Pedro Santana Lopes comoveu-se. Foi, muito provavelmente, o seu último ato público enquanto provedor da Santa Casa da Misericórdia de Lisboa. O social-democrata inaugurou uma unidade da instituição dedicada ao cuidado e residência de pacientes tetraplégicos, na capital. Acerca do projeto, salientou a sua importância e a ambição de o ver “germinar” noutros lados do país.
A placa da cerimónia ainda tinha o seu nome, coisa que Santana, já demissionário e rumo à corrida para a liderança do PSD, não desejava. “Eu já estou emérito”, brincou, ao lado do sacerdote católico que abençoou o local. “Emérito”, mas com a São Caetano e não Castelo Gandolfo como destino. E foi “destino” uma das palavras que Santana Lopes mais usou no seu breve discurso. A meio, em pausa, vieram-lhe as lágrimas aos olhos enquanto se despedia da equipa que com ele trabalhou nos últimos seis anos. Foi o provedor mais tempo em exercício na história da Santa Casa. “Vou ter muitas saudades”, disse, depois, ao i. “É um trabalho extraordinário e uma grande escola. Se nos dedicarmos de corpo e alma, dá para fazer bem a muita gente.”
Ainda no discurso, sem papel, assumiu que estas semanas finais, a dizer adeus ao cargo, “não têm sido fáceis”. A sua ideia de “sociedade intergeracional”, que já vinha de trás, encaixou que nem uma luva nos projetos que desenvolveu na Santa Casa e isso deu-lhe muito gozo.
Os reflexos do tempo ao leme da Misericórdia de Lisboa na sua personalidade política não são segredo. Em entrevista a meio do primeiro mandato chegou a admiti-lo, reafirmando-o agora ao i. “Moldou-me enquanto político. Mas, mais que isso, mudou-me”, confessa. “Na vida não é fácil mudar, somos o que somos, mas esta é uma experiencia de impacto enorme.” O político recorda o tempo de crise económica como exemplo da diferença entre a perceção e o quotidiano. “Há um contraste entre o que se discute no dia-a-dia e aquilo que é a realidade de muitas famílias em Portugal.” Sobre o que motivará esse limbo, Santana é diplomático. “Existe muito. Não são só os políticos – há bons e maus como tudo na vida, não entro nesse jogo –, a política pode é ser muito absorvente e, às vezes, os que estão nela perdem o contacto com o que é real.”

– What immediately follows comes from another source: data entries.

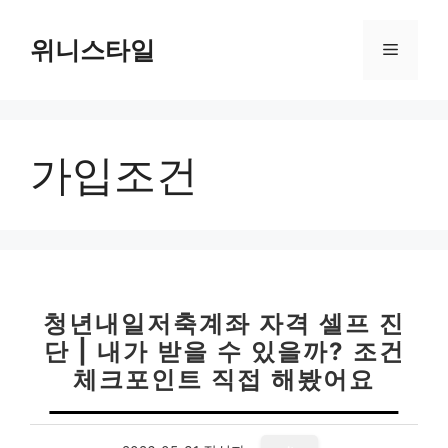
컨
텐
위니스타일
메
츠
로
뉴
건
너
가입조건
뛰
기
청년내일저축계좌 자격 셀프 진
단 | 내가 받을 수 있을까? 조건
체크포인트 직접 해봤어요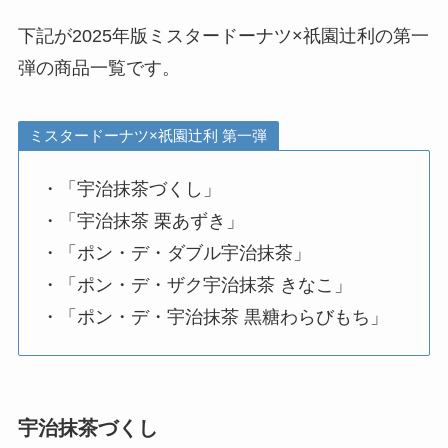
下記が2025年版ミスタードーナツ×祇園辻利の第一
弾の商品一覧です。
ミスタードーナツ×祇園辻利 第一弾
・「宇治抹茶づくし」
・「宇治抹茶 栗あずき」
・「ポン・デ・ダブル宇治抹茶」
・「ポン・デ・ザク宇治抹茶 きなこ」
・「ポン・デ・宇治抹茶 黒糖わらびもち」
宇治抹茶づくし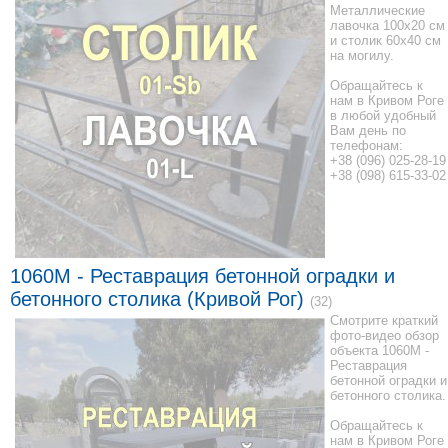
Металлические
лавочка 100x20 см
и столик 60x40 см
на могилу.
Обращайтесь к
нам в Кривом Роге
в любой удобный
Вам день по
телефонам:
+38 (096) 025-28-19
+38 (098) 615-33-02
1060M - Реставрация бетонной оградки и
бетонного столика (Кривой Рог)
(32)
Смотрите краткий
фото-видео обзор
объекта 1060M -
Реставрация
бетонной оградки и
бетонного столика.
Обращайтесь к
нам в Кривом Роге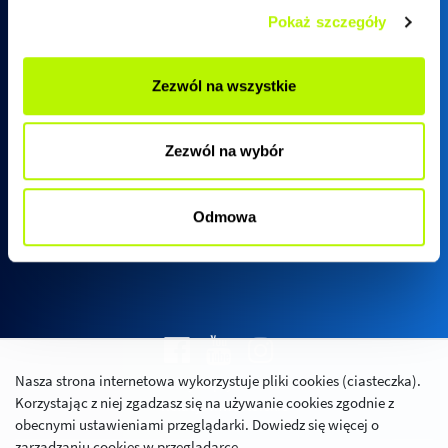
Pokaż szczegóły
Biuro sprzedaży SkyRes
Zezwól na wszystkie
ul. Warszawska 18
(biurowiec SkyRes, piętro 12)
Zezwól na wybór
35-205 Rzeszów
Pn - Pt:
08:00 - 17:00
Odmowa
Nasza strona internetowa wykorzystuje pliki cookies (ciasteczka).
Polityka prywatności
Korzystając z niej zgadzasz się na używanie cookies zgodnie z
Relacje inwestorskie
obecnymi ustawieniami przeglądarki. Dowiedz się więcej o
zarządzaniu cookies w przeglądarce.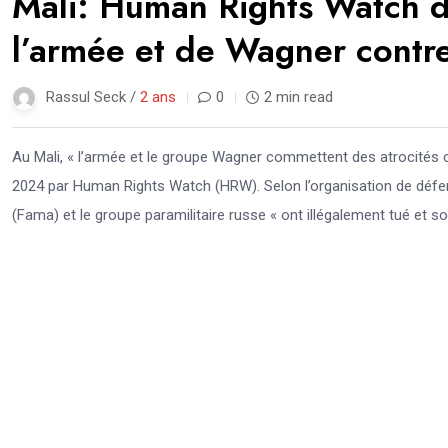
Mali: Human Rights Watch d
l’armée et de Wagner contre 
Rassul Seck /
2 ans
0
2 min read
Au Mali, « l’armée et le groupe Wagner commettent des atrocités cont
2024 par Human Rights Watch (HRW). Selon l’organisation de déf
(Fama) et le groupe paramilitaire russe « ont illégalement tué et 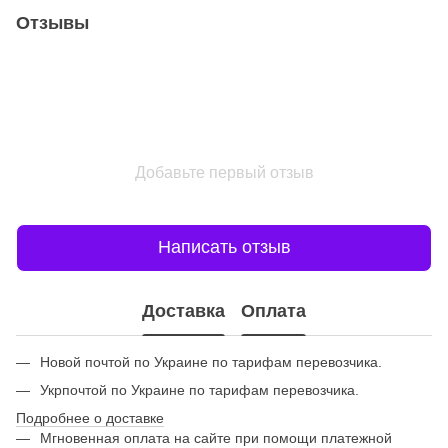
Отзывы
Добавьте первый отзыв
Написать отзыв
Доставка
Оплата
Новой почтой по Украине по тарифам перевозчика.
Укрпочтой по Украине по тарифам перевозчика.
Подробнее о доставке
Мгновенная оплата на сайте при помощи платежной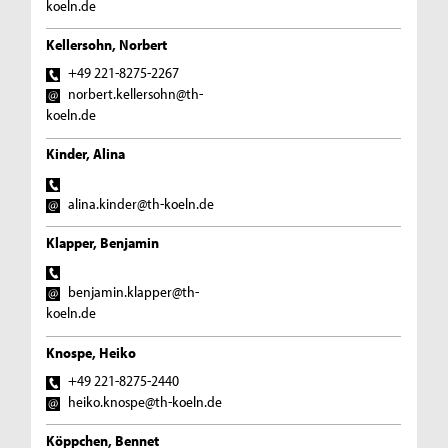
koeln.de
Kellersohn, Norbert
+49 221-8275-2267
norbert.kellersohn@th-
koeln.de
Kinder, Alina
alina.kinder@th-koeln.de
Klapper, Benjamin
benjamin.klapper@th-
koeln.de
Knospe, Heiko
+49 221-8275-2440
heiko.knospe@th-koeln.de
Köppchen, Bennet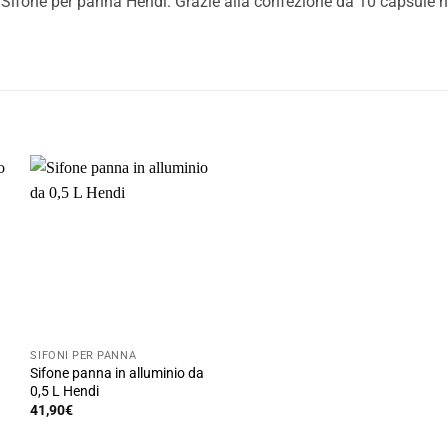
l Sifone per panna Hendi. Grazie alla confezione da 10 capsule
SIFONI PER PANNA
a
Sifone panna in alluminio da
0,5 L Hendi
41,90
€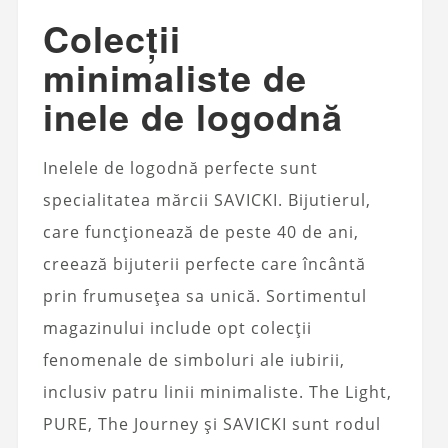
Colecții
minimaliste de
inele de logodnă
Inelele de logodnă perfecte sunt
specialitatea mărcii SAVICKI. Bijutierul,
care funcționează de peste 40 de ani,
creează bijuterii perfecte care încântă
prin frumusețea sa unică. Sortimentul
magazinului include opt colecții
fenomenale de simboluri ale iubirii,
inclusiv patru linii minimaliste. The Light,
PURE, The Journey și SAVICKI sunt rodul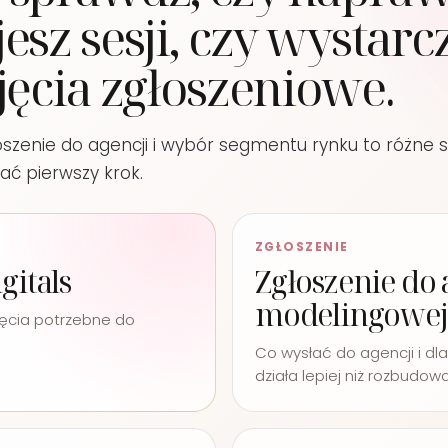
esz sesji, czy wystarc
jęcia zgłoszeniowe.
głoszenie do agencji i wybór segmentu rynku to różne 
ć pierwszy krok.
ZGŁOSZENIE
gitals
Zgłoszenie do 
modelingowej
jęcia potrzebne do
Co wysłać do agencji i dl
działa lepiej niż rozbudow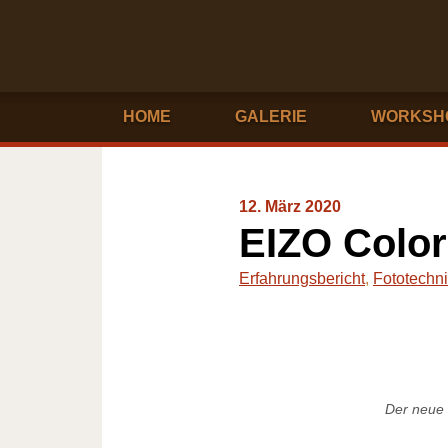
HOME
GALERIE
WORKSH
12. März 2020
EIZO Color
Erfahrungsbericht
,
Fototechn
Der neue 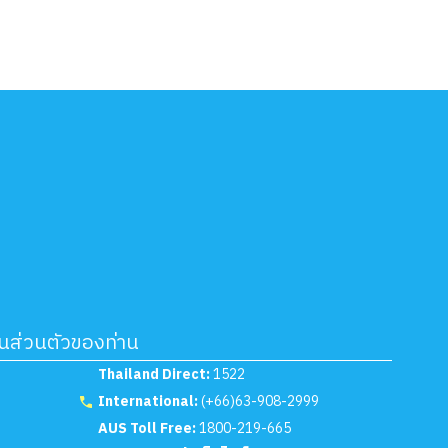
็นส่วนตัวของท่าน
Thailand Direct:
1522
International:
(+66)63-908-2999
AUS Toll Free:
1800-219-665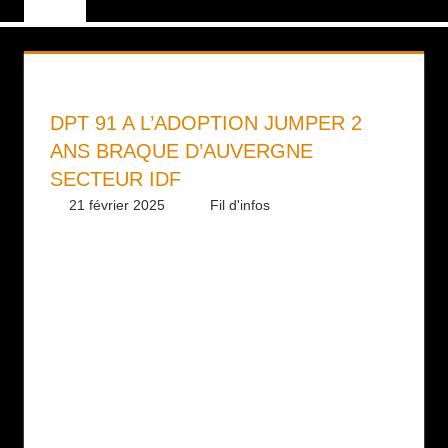
DPT 91 A L’ADOPTION JUMPER 2
ANS BRAQUE D’AUVERGNE
SECTEUR IDF
21 février 2025
Daniel
Fil d'infos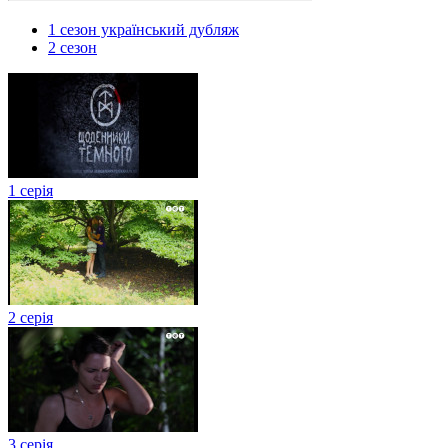
1 сезон український дубляж
2 сезон
1 серія
2 серія
3 серія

Na política tem de se fazer um esforço para não desfocar da realidade
A referência não era para ninguém em especial; a lição é que ficou. “Quem está na política tem de fazer um esforço interior para não desfocar da realidade. Na Santa Casa aprende-se isso. Dá-nos um olhar diferente”, concluiu.
Ainda ao i, optou por não comentar as perdas trágicas confirmadas ao longo do dia, vítimas dos fogos, mas nessa manhã não deixou de dar uma palavra de apoio nas redes sociais: “Todos estamos devastados com esta tragédia e solidários com tantas famílias atingidas. Tenho estado em contacto com presidentes de câmara, e outros responsáveis, transmitindo a minha disponibilidade para ajudar no que for preciso”, escreveu no mesmo dia.
A equilibrar a emoção do ato final enquanto provedor, que alastrou à sala, Santana ajudou a descomprimir como anfitrião. No fim, depois das palmas, sorriu e perguntou: “Muito bem. Há lanche?”
“Vou ter muitas saudades. É um trabalho extraordinário e uma grande escola. Se nos dedicarmos de corpo e alma, dá para fazer bem a muita gente”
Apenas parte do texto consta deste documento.